Monday, February 27, 2012

Race Week Jitters

Well the time is finally here - race week!  The week I most look forward to (and dread).  While I love the preparation for a race, I don't enjoy the moments of anticipation and amount of unknowns associated with race week.  During regular training, its business as usual.  Diet remains strong (with an occasional cheat here and there) and you are allowed to run yourself ragged with tough workouts and fatigue.  But then everything shifts upside down on race week.  All that was once good is now evil.  Those hard workouts that make you tired, but fit - stay away from those!  That big bowl of ice cream you used to get for having run 13 miles of tempo work - you're gonna feel that on race day...every lb equals about 2s/mile you know...  So much focus into the minutia of every day - every decision has factor of whether or not it will be [insert choice of beneficial or negative] toward race day.  If yes, then proceed.  If not, then consider something else.

Its things like that, that I don't like so much about the whole race week vibe.  You try to avoid people like the plague so you don't risk getting sick, and you try to avoid excessive activity to prevent creating too much fatigue in your body, and you try to avoid eating too much so you don't gain extra weight for the lower activity levels.  But because you are doing less activity (while your body is still working like it is running 60 miles/week), these things are more difficult to manage.  I think race week is when taper madness truly sets in.  Its only Monday and I am already starting to feel very antsy.  By Friday, I will be in full blown bubble boy mode (ie Do Not Disturb, Race Prep in Progress).  You mean I only get to run 3-4 times this week?  Ugh!  That's how race week rolls.  Its different, but not so much in a good way, except for the act of racing, which only comes after you've survived the torment of everything leading up to it.

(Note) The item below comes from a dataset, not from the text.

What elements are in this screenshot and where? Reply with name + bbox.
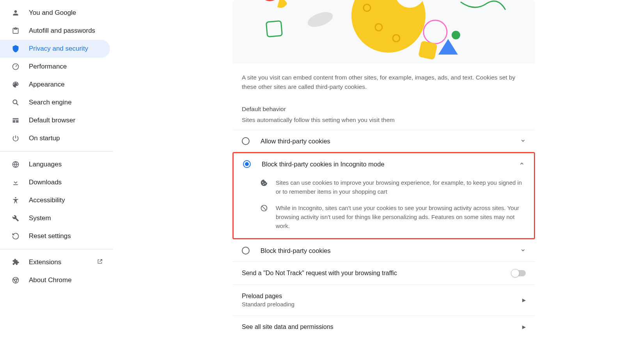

But then there is the glorious moment of Sunday afternoon when it will all be over and all this anticipation and effort will make it worth waiting for.  Crossing that finish line and once again confirming your ability to test yourself and your limits, makes the heart grow stronger and fire burn hotter than ever.  Where you return to what was formerly known as "normal" and you get go back to doing whatever you feel like doing and plotting the next big adventure.  Yea, I'm looking forward to that part - now if I could only just fast forward to that point right now.

Only 6 days to go....

Tuesday, February 21, 2012

Now Its Really Time To Taper

When we last left off, I was in the midst of my Transition week and still had a 16 miler on tap for the weekend.  The good news is that I managed to eek out that last long run - albeit with a bit more effort than I was hoping for.  Not that I couldn't hit my paces, which were all on target, including the last 6 at marathon pace.  It was just getting over that last mental hurdle.  At this point in anyone's marathon training, the consistent requirement for the mind to stay active on tough workouts is probably the biggest drain on the body.  So knowing that this long run was the last hard workout kept me going. 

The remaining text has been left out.